EXERCISE DATA =

Content starts

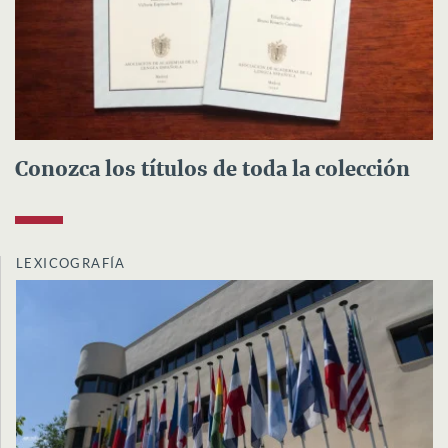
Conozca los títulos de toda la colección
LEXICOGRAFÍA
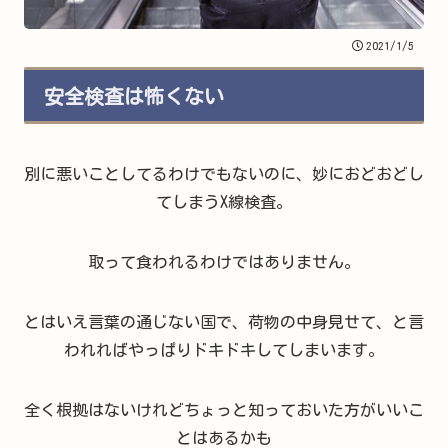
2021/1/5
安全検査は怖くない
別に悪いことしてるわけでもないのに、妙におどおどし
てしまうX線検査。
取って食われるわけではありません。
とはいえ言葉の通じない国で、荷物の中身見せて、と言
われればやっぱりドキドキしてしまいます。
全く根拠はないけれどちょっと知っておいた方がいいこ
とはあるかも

Content ends
Content starts

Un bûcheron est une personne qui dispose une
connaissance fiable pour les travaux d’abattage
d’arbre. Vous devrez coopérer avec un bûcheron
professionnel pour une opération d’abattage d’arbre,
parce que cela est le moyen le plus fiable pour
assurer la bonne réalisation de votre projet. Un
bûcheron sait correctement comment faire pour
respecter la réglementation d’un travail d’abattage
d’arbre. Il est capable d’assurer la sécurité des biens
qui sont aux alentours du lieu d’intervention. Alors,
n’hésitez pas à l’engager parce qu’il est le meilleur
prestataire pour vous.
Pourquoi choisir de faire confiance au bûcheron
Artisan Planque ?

Content ends
Content starts

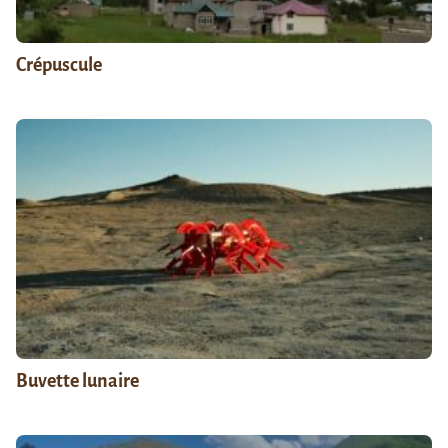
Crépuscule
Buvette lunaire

Content ends

WHAT THE TASK REQUIRES = Where a line in the listing above contains "faire", copy that line.

EXERCISE OUTPUT =
bûcheron sait correctement comment faire pour
Pourquoi choisir de faire confiance au bûcheron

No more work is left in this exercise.